TASK PROMPT —
Each entry below should be echoed exactly, with pictures omitted.

TASK INPUT —
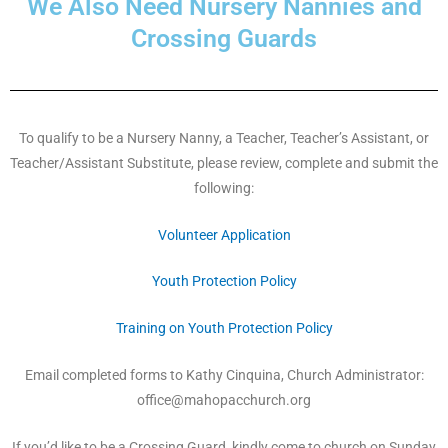
We Also Need Nursery Nannies and
Crossing Guards
To qualify to be a Nursery Nanny, a Teacher, Teacher’s Assistant, or
Teacher/Assistant Substitute, please review, complete and submit the
following:
Volunteer Application
Youth Protection Policy
Training on Youth Protection Policy
Email completed forms to Kathy Cinquina, Church Administrator:
office@mahopacchurch.org
If you’d like to be a Crossing Guard, kindly come to church on Sunday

ANSWER SECTION —
We Also Need Nursery Nannies and
Crossing Guards
To qualify to be a Nursery Nanny, a Teacher, Teacher’s Assistant, or
Teacher/Assistant Substitute, please review, complete and submit the
following:
Volunteer Application
Youth Protection Policy
Training on Youth Protection Policy
Email completed forms to Kathy Cinquina, Church Administrator:
office@mahopacchurch.org
If you’d like to be a Crossing Guard, kindly come to church on Sunday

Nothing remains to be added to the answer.